On Friday afternoon, I pulled out out of the parking lot after a visit with a pediatric ophthalmologist. One look in the rear view mirror showed a snapshot of my beautiful son, slouched over in the back seat. His left eye was covered up with a sticky patch while his right eye strained to see out of his new glasses.
"It's a real shame this wasn't taken care of earlier," the doctor reprimanded me. "Your son is legally blind in his right eye and if you don't keep his left eye patched up all day, every day for at least the next six months, he's going to hate you by the time he's twenty."
Don't you love it when people use guilt as a motivational tool? As if learning that my child was nearly blind in one eye didn't make me want to cry a river already.
Jackson didn't feel much like going back to school, so we ran a few errands at a strip mall, one of which was a haircut to get his shaggy skater boy hair out of his already strained eye. Another real bummer. We both loved his long hair. He was so worried; worried about being made fun of, about looking stupid, and about the notion of being blind if he didn't follow doctor's orders. As we drove away from Fantastic Sam's I tried to be positive.

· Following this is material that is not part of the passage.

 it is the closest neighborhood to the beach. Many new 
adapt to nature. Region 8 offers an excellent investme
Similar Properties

"You know, I saw a story on TV about a little boy who was born with no legs, but now he runs races with special prosthetic legs. He had such a great attitude about it too. At least it's just your eye and it's going to get a lot better!"

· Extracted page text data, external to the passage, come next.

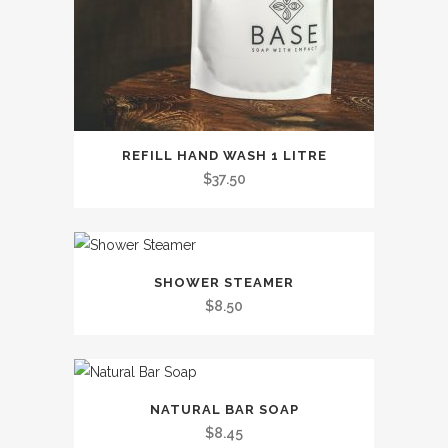
This
REFILL HAND WASH 1 LITRE
product
$
37.50
has
multiple
variants.
This
The
SHOWER STEAMER
product
options
$
8.50
has
may
multiple
be
variants.
chosen
This
The
on
NATURAL BAR SOAP
product
options
the
$
8.45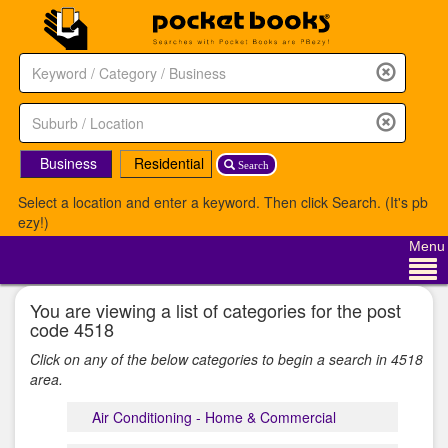
Business
Residential
Search
Select a location and enter a keyword. Then click Search. (It's pb
ezy!)
Menu
You are viewing a list of categories for the post
code 4518
Click on any of the below categories to begin a search in 4518
area.
Air Conditioning - Home & Commercial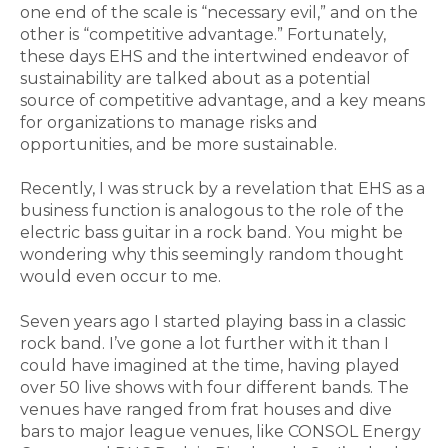
one end of the scale is “necessary evil,” and on the
other is “competitive advantage.” Fortunately,
these days EHS and the intertwined endeavor of
sustainability are talked about as a potential
source of competitive advantage, and a key means
for organizations to manage risks and
opportunities, and be more sustainable.
Recently, I was struck by a revelation that EHS as a
business function is analogous to the role of the
electric bass guitar in a rock band. You might be
wondering why this seemingly random thought
would even occur to me.
Seven years ago I started playing bass in a classic
rock band. I’ve gone a lot further with it than I
could have imagined at the time, having played
over 50 live shows with four different bands. The
venues have ranged from frat houses and dive
bars to major league venues, like CONSOL Energy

(Don't you love it when people use guilt as a motivational tool?) Just then, I turned a corner and came to a stop
as a blind man stepped out in front of our car to cross the street. No joke. With dark glasses and walking stick extended, he gracefully guided himself to the other side. Jackson's jaw dropped.
"Mom! No way! That was not a coincidence. Heavenly Father just did that for me!"
I was just as surprised by my son's immediate ability to point out the hand of God in his life as I was to see the blind man crossing the street at such an opportune moment. Unreal.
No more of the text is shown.